Korban yang Tidak Rela
Jika ini adalah rencana Tuhan untuk suatu pengorbanan
diri bagi menebus dosa umat manusia, maka jelaslah bahwa
Tuhan telah salah memilih korban. Calon yang dipilih ini
sangat enggan untuk mati. Mempersenjatai diri! Meratap!
Berkeringat! Menangis! Mengeluh! Berbeda sekali dengan
respon Lord Nelson, seorang pahlawan perang yang terkenal
dengan kata-katanya yang abadi:
"Terima kasih Tuhan, saya telah menyelesaikan tugas
saya!" Telah jutaan orang sampai saat ini yang dengan suka
rela mengorbankan jiwanya bagi raja dan negaranya dengan
senyum di wajahnya, dengan teriakan Amandhla! atau Allahu
Akbar atau "Tuhan menyelamatkan Sang Ratu". Yesus tidak rela
untuk berkorban: Jika ini adalah skenario dari pengorbanan,
maka ini adalah adegan yang tidak menjiwai. Ini adalah
pembunuhan tingkat pertama dan bukannya pengorbanan diri.
Mayor Yeast-Brown, dalam bukunya Life of a Bengal Lancer
meringkas ajaran Kristen tentang pengorbanan ini hanya
dengan satu kalimat:
"Tak satu pun suku kafir yang pernah menyusun
cerita yang sangat aneh yang penuh dengan dugaan, bahwa
manusia lahir dengan dosa bawaan dari nenek moyangnya; dan
dosa bawaan itu (yang sebetulnya bukanlah tanggungjawabnya
secara pribadi) harus ditebus; dan bahwa sang pencipta alam
beserta isinya ini telah mengorbankan satu-satunya putranya
untuk menebus kutukan misterius ini."
Komoditi yang Ditawarkan
"Tak satu pun suku kafir!" kata orang Inggris ini. Tetapi
sebagian besar negara di Barat hidup dan mati dengan
'dongengan' ini. Jika tidak ada lagi barang untuk konsumsi
rumah tangga, maka cerita ini masih bagus untuk ditawarkan!
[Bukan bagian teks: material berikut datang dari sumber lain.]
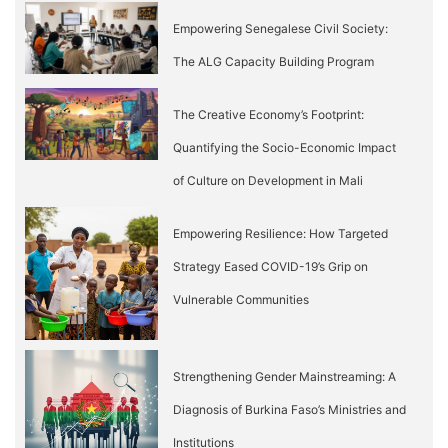
Empowering Senegalese Civil Society:
The ALG Capacity Building Program
The Creative Economy’s Footprint:
Quantifying the Socio-Economic Impact
of Culture on Development in Mali
Empowering Resilience: How Targeted
Strategy Eased COVID-19’s Grip on
Vulnerable Communities
Strengthening Gender Mainstreaming: A
Diagnosis of Burkina Faso’s Ministries and
Institutions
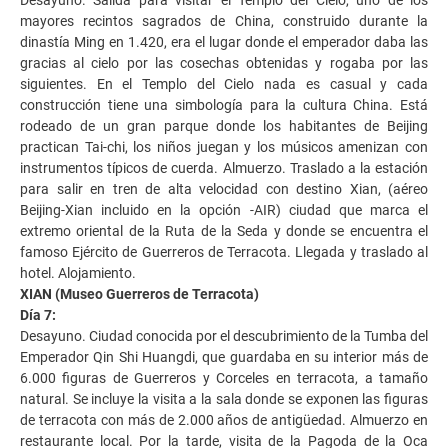
mayores recintos sagrados de China, construido durante la
dinastía Ming en 1.420, era el lugar donde el emperador daba las
gracias al cielo por las cosechas obtenidas y rogaba por las
siguientes. En el Templo del Cielo nada es casual y cada
construcción tiene una simbología para la cultura China. Está
rodeado de un gran parque donde los habitantes de Beijing
practican Tai-chi, los niños juegan y los músicos amenizan con
instrumentos típicos de cuerda. Almuerzo. Traslado a la estación
para salir en tren de alta velocidad con destino Xian, (aéreo
Beijing-Xian incluido en la opción -AIR) ciudad que marca el
extremo oriental de la Ruta de la Seda y donde se encuentra el
famoso Ejército de Guerreros de Terracota. Llegada y traslado al
hotel. Alojamiento.
XIAN (Museo Guerreros de Terracota)
Día 7:
Desayuno. Ciudad conocida por el descubrimiento de la Tumba del
Emperador Qin Shi Huangdi, que guardaba en su interior más de
6.000 figuras de Guerreros y Corceles en terracota, a tamaño
natural. Se incluye la visita a la sala donde se exponen las figuras
de terracota con más de 2.000 años de antigüedad. Almuerzo en
restaurante local. Por la tarde, visita de la Pagoda de la Oca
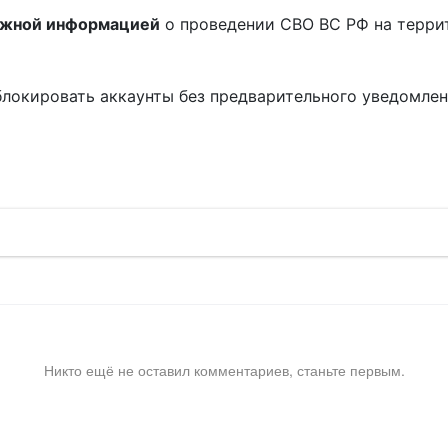
ожной информацией
о проведении СВО ВС РФ на терри
блокировать аккаунты без предварительного уведомле
!
Никто ещё не оставил комментариев, станьте первым.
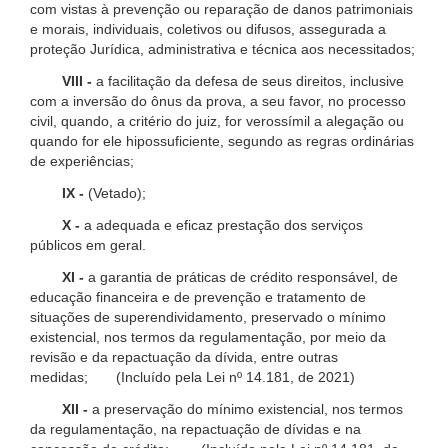
com vistas à prevenção ou reparação de danos patrimoniais
e morais, individuais, coletivos ou difusos, assegurada a
proteção Jurídica, administrativa e técnica aos necessitados;
VIII -
a facilitação da defesa de seus direitos, inclusive
com a inversão do ônus da prova, a seu favor, no processo
civil, quando, a critério do juiz, for verossímil a alegação ou
quando for ele hipossuficiente, segundo as regras ordinárias
de experiências;
IX -
(Vetado);
X -
a adequada e eficaz prestação dos serviços
públicos em geral.
XI -
a garantia de práticas de crédito responsável, de
educação financeira e de prevenção e tratamento de
situações de superendividamento, preservado o mínimo
existencial, nos termos da regulamentação, por meio da
revisão e da repactuação da dívida, entre outras
medidas; (Incluído pela Lei nº 14.181, de 2021)
XII -
a preservação do mínimo existencial, nos termos
da regulamentação, na repactuação de dívidas e na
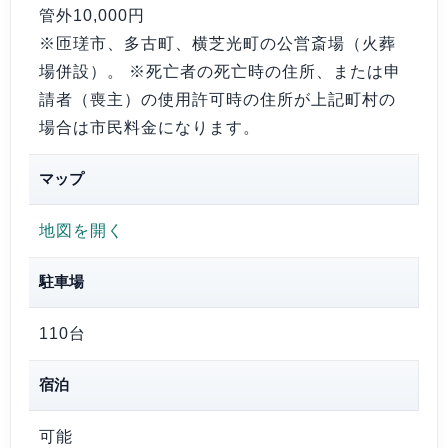
管外10,000円
※匝瑳市、多古町、横芝光町の公営斎場（火葬
場併設）。 ※死亡者の死亡時の住所、または申
請者（喪主）の使用許可時の住所が上記町村の
場合は市民料金になります。
マップ
地図を開く
駐車場
110台
宿泊
可能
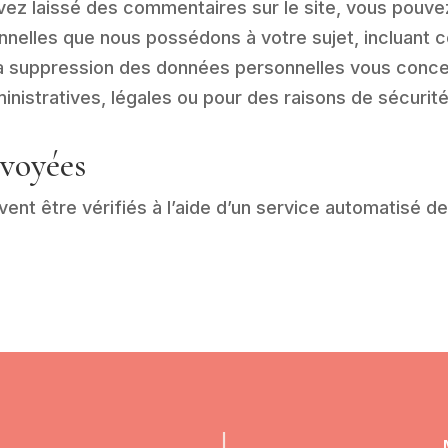
vez laissé des commentaires sur le site, vous pouve
nelles que nous possédons à votre sujet, incluant c
 suppression des données personnelles vous conce
nistratives, légales ou pour des raisons de sécurité
nvoyées
ent être vérifiés à l’aide d’un service automatisé 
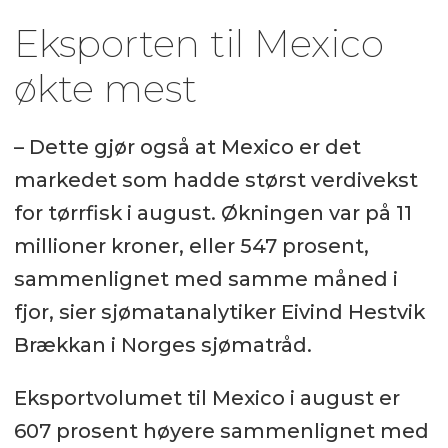
Eksporten til Mexico
økte mest
– Dette gjør også at Mexico er det
markedet som hadde størst verdivekst
for tørrfisk i august. Økningen var på 11
millioner kroner, eller 547 prosent,
sammenlignet med samme måned i
fjor, sier sjømatanalytiker Eivind Hestvik
Brækkan i Norges sjømatråd.
Eksportvolumet til Mexico i august er
607 prosent høyere sammenlignet med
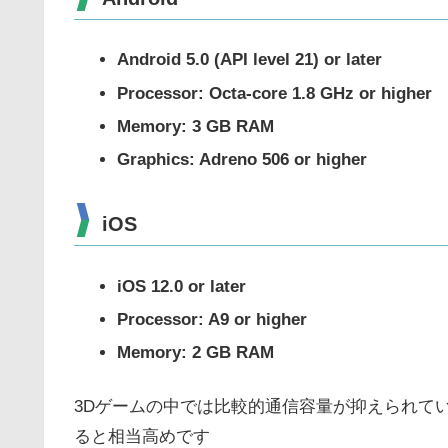
Android 5.0 (API level 21) or later
Processor: Octa-core 1.8 GHz or higher
Memory: 3 GB RAM
Graphics: Adreno 506 or higher
iOS
iOS 12.0 or later
Processor: A9 or higher
Memory: 2 GB RAM
3Dゲームの中では比較的通信容量が抑えられて
ると相当高めです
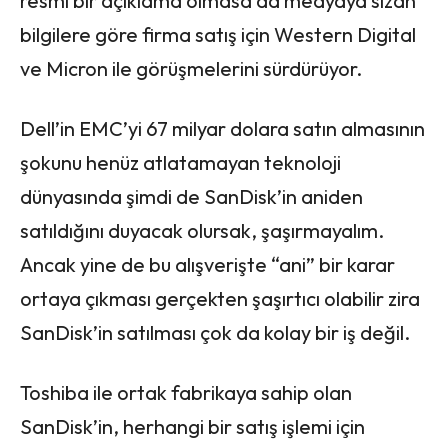
resmi bir açıklama olmasa da medyaya sızan
bilgilere göre firma satış için Western Digital
ve Micron ile görüşmelerini sürdürüyor.
Dell’in EMC’yi 67 milyar dolara satın almasının
şokunu henüz atlatamayan teknoloji
dünyasında şimdi de SanDisk’in aniden
satıldığını duyacak olursak, şaşırmayalım.
Ancak yine de bu alışverişte “ani” bir karar
ortaya çıkması gerçekten şaşırtıcı olabilir zira
SanDisk’in satılması çok da kolay bir iş değil.
Toshiba ile ortak fabrikaya sahip olan
SanDisk’in, herhangi bir satış işlemi için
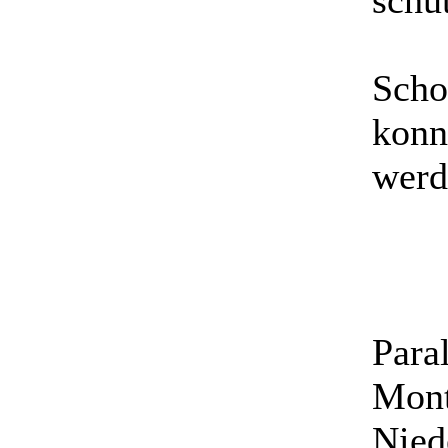
schü
Scho
konn
werd
Para
Mont
Nied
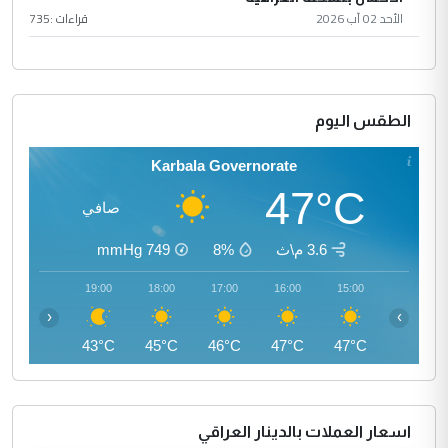
الأحد 02 آب 2026
قراءات :
735
الطقس اليوم
Karbala Governorate
47°C
صافي
3.6 م\ث
8%
749
mmHg
20:00
19:00
18:00
17:00
16:00
15:00
‹
›
41°C
43°C
45°C
46°C
47°C
47°C
اسعار العملات بالدينار العراقي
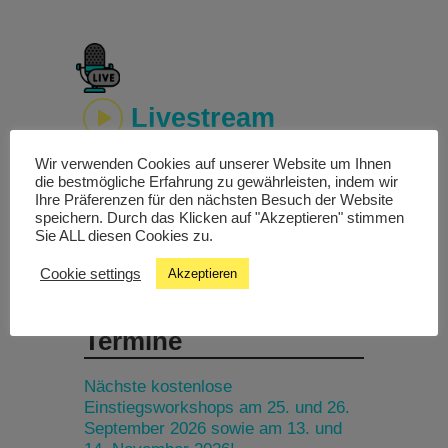
Livestream
Wir verwenden Cookies auf unserer Website um Ihnen
Studiochat
die bestmögliche Erfahrung zu gewährleisten, indem wir
Ihre Präferenzen für den nächsten Besuch der Website
speichern. Durch das Klicken auf "Akzeptieren" stimmen
Songfinder
Sie ALL diesen Cookies zu.
Cookie settings
Akzeptieren
Termine
Nächste kostenlose
Einstiegsworkshops am 25. und 26.
September 2026 sowie am 13. und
Lebih dari 62.000 misionaris mengelilingi dunia, mengajak
orang-orang yang mereka sebut "penyembah berhala" . Lebih
dari 40% dari penyembah berhala ini adalah anggota sekte
"born again" (Lahir kembali) di Amerika! "Born-again" (lahir
kembali): salah satu sekte pemujaan berhala di dalam
Kristen. Billy Graham mengaku bahwa ada 70 juta pemujaan
seperti ini di Amerika. Di San Francisco lebih dari
seperempat juta kaum gay dan 50 lesbian bergabung. Di New
York, telah satu juta lebih laki-laki dan wanita, dan
sepertiga dari laki-laki ini adalah kaum yang melakukan
sodomi. Keseluruhannya lebih dari 10 juta orang yang
bermasalah dengan minuman keras di USA. Jika ini benar bahwa
ada 70 juta orang anggota 'born-again' seperti cerita
mereka, maka ini memberikan kebohongan pada Paulus "...
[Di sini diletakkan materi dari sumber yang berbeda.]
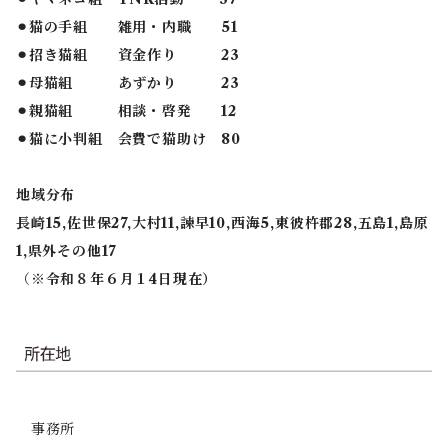
⚫︎猫の手組 雑用・内職 51
⚫︎招き猫組 資金作り 23
⚫︎母猫組 あずかり 23
⚫︎親猫組 相談・啓発 12
⚫︎猫に小判組 会費で猫助け 80
地域分布
長崎15,佐世保27,大村11,諫早10,西海5,東彼杵郡28,五島1,島原
1,県外その他17
（
※令和８年６月１4日現在）
事務所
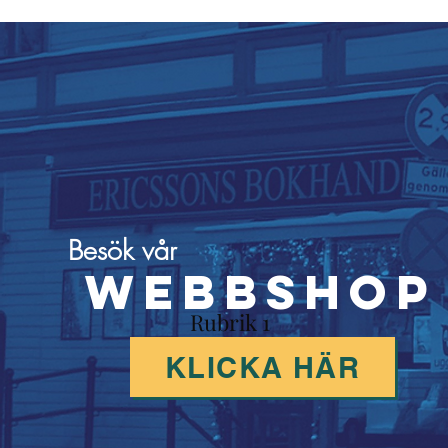
Besök vår
wEBBSHOP
Rubrik 1
KLICKA HÄR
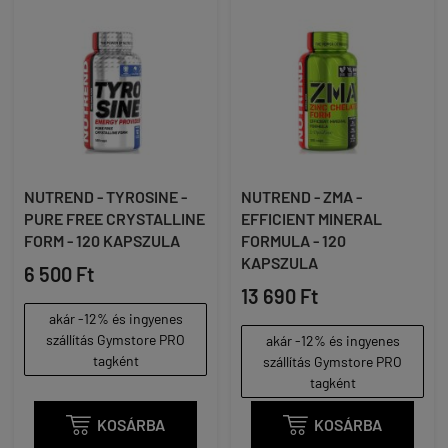
NUTREND - TYROSINE -
NUTREND - ZMA -
PURE FREE CRYSTALLINE
EFFICIENT MINERAL
FORM - 120 KAPSZULA
FORMULA - 120
KAPSZULA
6 500 Ft
13 690 Ft
akár -12% és ingyenes
szállítás Gymstore PRO
akár -12% és ingyenes
tagként
szállítás Gymstore PRO
tagként

KOSÁRBA

KOSÁRBA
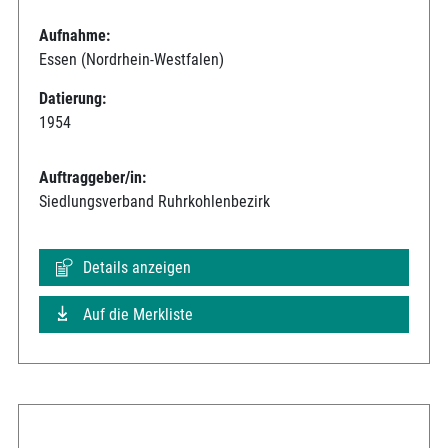
Aufnahme:
Essen (Nordrhein-Westfalen)
Datierung:
1954
Auftraggeber/in:
Siedlungsverband Ruhrkohlenbezirk
Details anzeigen
Auf die Merkliste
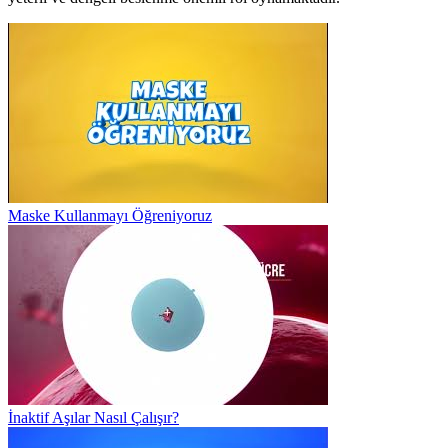
Maske Kullanmayı Öğreniyoruz
İnaktif Aşılar Nasıl Çalışır?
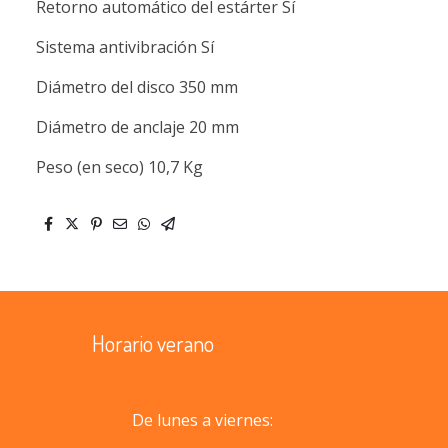
Retorno automático del estárter Sí
Sistema antivibración Sí
Diámetro del disco 350 mm
Diámetro de anclaje 20 mm
Peso (en seco) 10,7 Kg
Horario verano
De lunes a viernes:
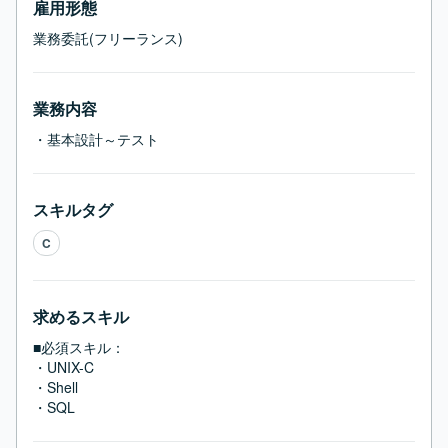
雇用形態
業務委託(フリーランス)
業務内容
・基本設計～テスト
スキルタグ
C
求めるスキル
■必須スキル：
・UNIX-C

・Shell

・SQL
sedikit ragi mengkhamiri seluruh adonan ... "- ( 1 Korintus
5: 6). Di sini, di Kristen Barat, tidak hanya sepertiga ragi
yang bisa memfermentasi ragi. Aneh!)
Aneh mungkin kedengarannya, setelah bangkit dari doanya,
Yesus mendapati bahwa murid-muridnya tertidur dengan
lelapnya. Lagi dan lagi, dia meratap:
Yesus - Cobaannya
"Tidakkah kamu sanggup berjaga-jaga satu jam
dengan aku?" (Injil - Matius 26: 40).
"Lalu ia pergi lagi dan mengucapkan doa yang itu juga.
Dan ketika ia kembali pula Ia mendapati mereka sedang
tidur..." (Injil - Markus 14: 39-40).
Markus meratapi bahwa murid-murid tersebut tidak bisa
dimaafkan karena kelemahan dan kelengahan mereka. Dia
mencatat:
"Mereka tidak tahu jawab apa yang harus
mereka berikan kepada Yesus" (Injil - Markus 14: 40).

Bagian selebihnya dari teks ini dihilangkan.